It was more than rainwater that flooded homes across the metro this summer. Record rainfall overwhelmed drainage and sewer systems in Grandview, forcing sewage back up drains into basements.
"The last time that it flooded, the water went completely up and was pouring out of the front door," explained Megan Crisp, who manages a rental property on East 120th Terrace in Grandview.
The water flooded the home's basement where tenants were living. August's flood was the fourth time since March sewer water entered the home. Each time the property owner repaired drywall and carpet. But after the fourth flood, the management company let the tenants move out.
"It's very frustrating. We lost some really good tenants here," Crisp explained. "The owner has spent thousands of dollars getting the house repaired. It's an endless nightmare for them."
There may be a way to prevent the nightmare. The city of Grandview encourages homeowners to install a backflow, or check, valve on the pipe that connects their property to the city's main sewer line.
Homeowner can apply to have the city pay half the costs, up to $1,000, of installing a backflow valve. It typically costs about $1,500 for the installation.
"They call us up, we send them the instructions, they get three bids from three plumbers, we look at them, we agree on the price, pay half the cost, and we let them go ahead," Public Works Director Dennis Randolph explained the process.
Crisp hired a plumber to install a backflow valve at her property. She's in the process of working with the city for reimbursement. The city hasn't seen a major storm yet to test how Crisp's new valve works.
"The reason why we chose to get the backflow valve installed is because that's our only option, at this point," Crisp admitted.
But she believes the city bears some responsibility. She calls the backflow valve a "bandaid fix" and wonders how well the city maintains its main sewer.
"We've done everything we can do on our side.
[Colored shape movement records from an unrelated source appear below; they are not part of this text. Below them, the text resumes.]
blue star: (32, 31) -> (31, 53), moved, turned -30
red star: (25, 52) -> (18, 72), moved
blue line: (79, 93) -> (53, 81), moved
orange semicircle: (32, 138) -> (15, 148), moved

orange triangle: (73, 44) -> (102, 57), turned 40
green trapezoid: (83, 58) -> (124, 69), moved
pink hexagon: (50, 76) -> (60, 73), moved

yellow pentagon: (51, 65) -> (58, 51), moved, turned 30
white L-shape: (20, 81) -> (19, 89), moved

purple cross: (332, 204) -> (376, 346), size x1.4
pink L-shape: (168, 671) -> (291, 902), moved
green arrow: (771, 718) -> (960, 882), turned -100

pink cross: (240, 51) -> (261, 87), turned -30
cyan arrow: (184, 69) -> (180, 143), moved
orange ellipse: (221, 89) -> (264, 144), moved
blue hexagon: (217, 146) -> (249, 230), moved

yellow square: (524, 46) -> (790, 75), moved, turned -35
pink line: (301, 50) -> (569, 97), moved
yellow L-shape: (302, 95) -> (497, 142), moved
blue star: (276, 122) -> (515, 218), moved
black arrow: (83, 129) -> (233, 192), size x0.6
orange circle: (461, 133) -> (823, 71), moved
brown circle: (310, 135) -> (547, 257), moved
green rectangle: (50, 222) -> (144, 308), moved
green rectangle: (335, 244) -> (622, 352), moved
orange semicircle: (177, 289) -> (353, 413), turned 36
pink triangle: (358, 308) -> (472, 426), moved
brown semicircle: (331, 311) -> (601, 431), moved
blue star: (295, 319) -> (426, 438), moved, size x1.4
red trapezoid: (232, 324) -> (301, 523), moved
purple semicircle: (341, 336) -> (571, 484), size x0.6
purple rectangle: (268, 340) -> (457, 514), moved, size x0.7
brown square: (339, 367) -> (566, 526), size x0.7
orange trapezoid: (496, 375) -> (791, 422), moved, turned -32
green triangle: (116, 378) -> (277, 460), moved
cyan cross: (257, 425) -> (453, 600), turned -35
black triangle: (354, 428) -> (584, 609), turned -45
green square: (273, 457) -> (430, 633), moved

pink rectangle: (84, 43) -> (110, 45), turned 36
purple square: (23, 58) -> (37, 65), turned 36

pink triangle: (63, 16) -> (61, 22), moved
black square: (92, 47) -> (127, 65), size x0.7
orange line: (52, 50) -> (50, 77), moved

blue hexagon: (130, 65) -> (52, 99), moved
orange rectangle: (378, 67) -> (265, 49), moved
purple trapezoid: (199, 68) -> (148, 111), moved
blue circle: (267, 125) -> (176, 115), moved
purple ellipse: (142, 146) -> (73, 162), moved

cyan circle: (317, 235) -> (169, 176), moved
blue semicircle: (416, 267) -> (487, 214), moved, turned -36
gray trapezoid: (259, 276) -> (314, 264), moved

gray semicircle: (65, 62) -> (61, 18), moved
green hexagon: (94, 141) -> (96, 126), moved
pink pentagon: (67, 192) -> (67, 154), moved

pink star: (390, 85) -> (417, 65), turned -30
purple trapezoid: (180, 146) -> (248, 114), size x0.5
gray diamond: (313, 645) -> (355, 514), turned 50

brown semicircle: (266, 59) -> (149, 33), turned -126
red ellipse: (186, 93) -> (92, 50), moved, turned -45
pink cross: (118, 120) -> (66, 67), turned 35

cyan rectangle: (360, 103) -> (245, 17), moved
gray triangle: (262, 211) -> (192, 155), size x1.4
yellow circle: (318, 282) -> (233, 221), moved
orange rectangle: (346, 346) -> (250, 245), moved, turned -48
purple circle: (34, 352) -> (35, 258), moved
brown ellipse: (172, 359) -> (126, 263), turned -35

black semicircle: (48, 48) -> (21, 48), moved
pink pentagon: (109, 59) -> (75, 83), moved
The rest of it falls back on the city and we just hope they do something about it," Crisp said.
Randolph, from Public Works, explained the city routinely inspects the city's sewer lines. They target areas that saw problems after floods and most recently checked the pipes along East 120th Terrace on August 7.
"We always keep track of sewer complaints when they come in," Randolph said. "And for the last six years, every year we've been doing a study on part of our sewer system with cameras in it, we smoke test it when we look for leaks. Right after we do that, we schedule those places for repair."
In Grandview the pipes that connect a home to the sewer line are considered the homeowner's property and thus it is their responsibility to maintain and repair those pipes.
"When we look at how many houses backed up during the storm compared to the 10,000 connections in the city, it's been a very small amount," Randolph pointed out.